Interview with: Doug Winget, FirstMerit Bank
source: by Matt McClellan, Smart Business Columbus | November 2010
For many companies, obtaining credit through conventional cash flow lending arrangements can be difficult. They may be having operational problems, undergoing rapid growth, dealing with an acquisition, or their borrowing needs might reflect their cyclical or seasonal industries.
For those companies, asset-based lending provides an alternative to the traditional lending model. Asset-based lending groups specialize in providing secured financing to customers with limited access to capital.
“Asset-based lending provides a simplistic structure,” says Doug Winget, senior vice president, head of asset-based lending and floorplan lending at FirstMerit Bank. “Typically, asset-based lending has fewer covenants than a cash flow structure and more availability from the assets. It also may not need a personal guarantee from the owner.”
Smart Business spoke with Winget about how asset-based lending can provide financing help to those who need it.
What is asset-based lending?
Asset-based lending is senior secured lending that allows the borrower to leverage their receivables, inventory, equipment and real estate. Advances are based upon eligible collateral, with formulas against receivables, inventory, equipment and real estate. The working capital line of credit is financed against eligible receivables and inventory.
What types of situations are best suited for this type of lending?
Companies that have sufficient receivables and inventory can leverage their working capital and get higher advance rates. They can use this for working capital financing, seasonal working capital borrowing needs, leveraged recaps, mergers and acquisition financing, and turnaround financing.
How can an organization determine if asset-based lending is the right choice?
If the company is looking for more availability from its working capital, that profile fits asset-based lending. ABL advance rates will be higher against accounts receivable and inventory, which provides more availability than a traditional middle-market cash flow structure. Companies that have a strong EBITDA and an earnings profile relative to working capital will likely have more availability from a cash flow product, but companies that are more asset-intensive will benefit from an asset-based structure.
What are the differences between ABL and middle-market?
One big difference between ABL and middle-market lending is cash dominion versus non-cash dominion. ABL structures require cash dominion.
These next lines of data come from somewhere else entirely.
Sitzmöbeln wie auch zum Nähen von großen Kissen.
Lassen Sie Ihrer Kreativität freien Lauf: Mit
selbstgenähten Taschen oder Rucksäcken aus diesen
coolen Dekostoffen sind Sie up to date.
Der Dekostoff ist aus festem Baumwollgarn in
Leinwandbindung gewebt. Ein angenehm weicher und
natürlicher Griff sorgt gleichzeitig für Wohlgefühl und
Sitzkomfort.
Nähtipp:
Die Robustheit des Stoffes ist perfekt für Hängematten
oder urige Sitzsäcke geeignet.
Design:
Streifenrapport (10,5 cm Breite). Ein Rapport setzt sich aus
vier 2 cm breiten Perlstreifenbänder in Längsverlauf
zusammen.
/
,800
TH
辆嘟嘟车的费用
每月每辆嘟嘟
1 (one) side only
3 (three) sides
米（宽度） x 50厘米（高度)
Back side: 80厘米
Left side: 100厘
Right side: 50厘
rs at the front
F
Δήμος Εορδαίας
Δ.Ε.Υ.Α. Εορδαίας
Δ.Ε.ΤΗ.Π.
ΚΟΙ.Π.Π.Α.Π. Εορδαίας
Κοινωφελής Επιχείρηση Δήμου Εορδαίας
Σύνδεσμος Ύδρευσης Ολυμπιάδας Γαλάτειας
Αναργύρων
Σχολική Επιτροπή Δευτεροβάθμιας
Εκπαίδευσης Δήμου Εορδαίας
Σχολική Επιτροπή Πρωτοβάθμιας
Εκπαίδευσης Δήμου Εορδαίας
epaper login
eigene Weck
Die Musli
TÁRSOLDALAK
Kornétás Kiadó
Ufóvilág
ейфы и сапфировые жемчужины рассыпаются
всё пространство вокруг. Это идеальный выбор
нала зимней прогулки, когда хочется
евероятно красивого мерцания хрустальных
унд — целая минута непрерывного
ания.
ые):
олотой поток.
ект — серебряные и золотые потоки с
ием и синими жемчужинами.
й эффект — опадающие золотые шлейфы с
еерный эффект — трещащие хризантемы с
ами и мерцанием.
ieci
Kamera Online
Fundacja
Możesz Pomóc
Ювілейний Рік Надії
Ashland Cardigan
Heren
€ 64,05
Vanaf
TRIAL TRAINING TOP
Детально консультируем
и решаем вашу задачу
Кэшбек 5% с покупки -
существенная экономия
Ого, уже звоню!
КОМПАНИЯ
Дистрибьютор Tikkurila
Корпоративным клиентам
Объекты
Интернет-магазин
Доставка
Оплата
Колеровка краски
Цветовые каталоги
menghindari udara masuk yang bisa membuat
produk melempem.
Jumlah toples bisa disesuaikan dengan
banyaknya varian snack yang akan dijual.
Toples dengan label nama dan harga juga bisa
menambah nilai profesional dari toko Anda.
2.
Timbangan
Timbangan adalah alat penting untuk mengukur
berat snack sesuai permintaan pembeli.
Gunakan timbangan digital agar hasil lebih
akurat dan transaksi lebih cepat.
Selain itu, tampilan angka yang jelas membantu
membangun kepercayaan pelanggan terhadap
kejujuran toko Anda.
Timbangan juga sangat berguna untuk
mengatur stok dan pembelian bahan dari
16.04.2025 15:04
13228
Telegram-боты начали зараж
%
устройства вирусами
That means there is a controlled account agreement and the receipts of a company’s receivables come into a lockbox. Then the funds flow from the lockbox and are used to pay down the revolving debt. The bank essentially has control of the cash, which is a traditional fundamental aspect of asset-based lending.
Another big difference is that asset-based lending groups are more comfortable with leverage. They are not as leverage-focused as the traditional cash flow structure when you get above three times the ratio of debt to EBITDA. Asset-based groups don’t focus on this leverage ratio because they are comfortable within the assets. ABL groups are collateral focused, not leverage focused.
ABL is also a more patient financing solution. For companies in cyclical industries, ABL groups will work with them and be more patient than the traditional cash flow structure, as long as they stay within the assets and have sufficient liquidity.
Asset-based lending is a longer-term commitment. ABL deals are three-year commitments; traditional middle market deals are one- to two-year commitments.
The longer deal provides more certainty to the borrower. Also, it’s very time-consuming to restructure your deal every year or two. If you have a three-year deal, at the maximum you are only doing this every two years. Basically, a long-term deal gives you more certainty and less work.
What challenges do companies in cyclical industries face under traditional lending?
Cyclical industries have up and down periods. When they hit more difficult times and their leverage ratios get to be high, the bank may become uncomfortable with that structure — even if they are within their assets. They don’t have the monitoring that asset-based lending groups provide, so they need to be tighter on the leverage ratio. Traditional lending models might require the owner to sell assets or put cash equity into the business in some form to reduce leverage and debt.
What is involved in the monitoring process?
The borrower typically provides a monthly borrowing base certificate, which details their collateral and their revolving debt position. Then, they generally provide weekly (and sometimes daily) updates and roll forwards of accounts receivable. The bank will want to see quarterly or monthly financial statements as well as annual reviewed or audited financial statements.
How are covenants and the necessity of personal guarantees determined?
Typically, a cash flow structure may have three or four financial covenants, and an ABL structure will have only one financial covenant. Asset-based lenders are comfortable within the assets and the ongoing collateral monitoring. There is more reporting that is required with an asset-based structure, but the benefit is more availability, less financial covenants, and potentially no personal guarantee. If the bank is comfortable with the monitoring of the assets and the collateral it is advancing against, then it probably won’t require a personal guarantee.